EXERCISE AIM: When you reach the line below that has "communication.", start returning lines exactly, and stop after the line that has "would otherwise not have made. Can’t"; skip the pictures.

SUPPLIED MATERIAL:
********
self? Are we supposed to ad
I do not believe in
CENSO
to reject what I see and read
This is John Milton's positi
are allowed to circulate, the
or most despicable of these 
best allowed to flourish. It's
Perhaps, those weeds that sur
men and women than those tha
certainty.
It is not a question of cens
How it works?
********
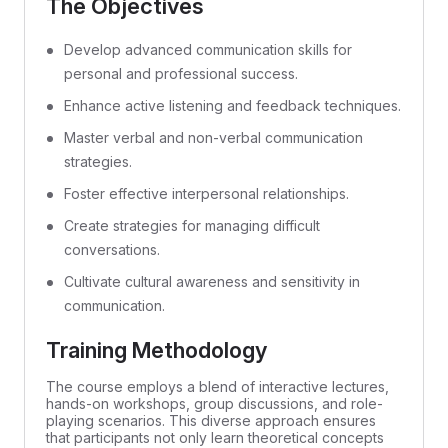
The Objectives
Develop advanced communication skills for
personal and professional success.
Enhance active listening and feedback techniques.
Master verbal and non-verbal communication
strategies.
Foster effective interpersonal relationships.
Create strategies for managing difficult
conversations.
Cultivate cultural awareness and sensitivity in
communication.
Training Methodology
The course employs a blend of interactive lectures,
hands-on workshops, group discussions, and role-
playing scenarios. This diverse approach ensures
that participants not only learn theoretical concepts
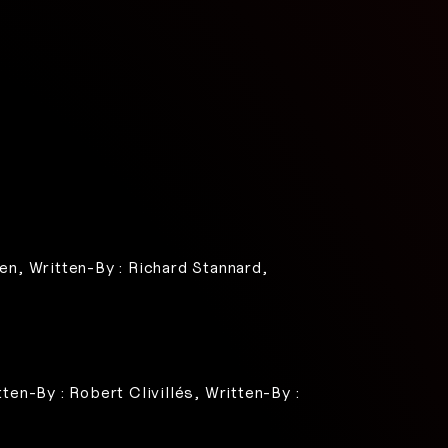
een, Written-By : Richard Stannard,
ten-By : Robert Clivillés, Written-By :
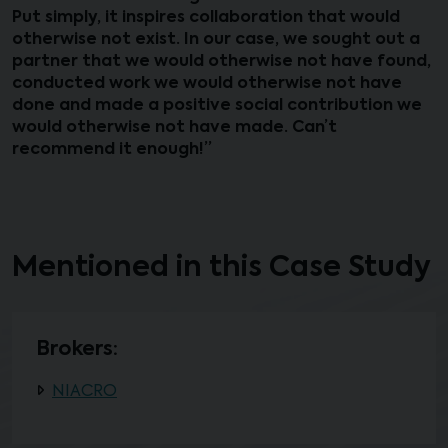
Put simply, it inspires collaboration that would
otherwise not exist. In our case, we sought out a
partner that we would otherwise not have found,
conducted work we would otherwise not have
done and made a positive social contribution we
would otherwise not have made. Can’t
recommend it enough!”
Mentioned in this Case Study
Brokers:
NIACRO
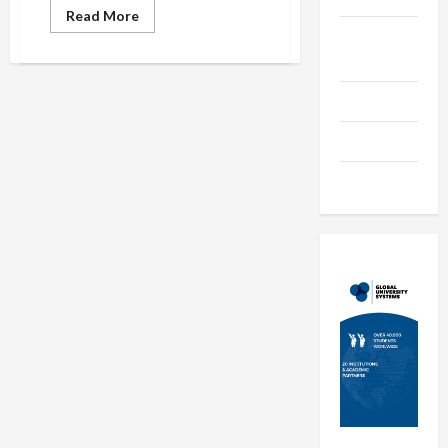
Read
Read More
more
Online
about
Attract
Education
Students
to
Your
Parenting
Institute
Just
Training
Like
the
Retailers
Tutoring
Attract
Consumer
********
RESPONSE TO THIS TASK:
communication.
Training Methodology
The course employs a blend of interactive lectures,
hands-on workshops, group discussions, and role-
playing scenarios. This diverse approach ensures
that participants not only learn theoretical concepts
een, Written-By : Richard Stannard,
ten-By : Robert Clivillés, Written-By :
Put simply, it inspires collaboration that would
otherwise not exist. In our case, we sought out a
partner that we would otherwise not have found,
conducted work we would otherwise not have
done and made a positive social contribution we
would otherwise not have made. Can’t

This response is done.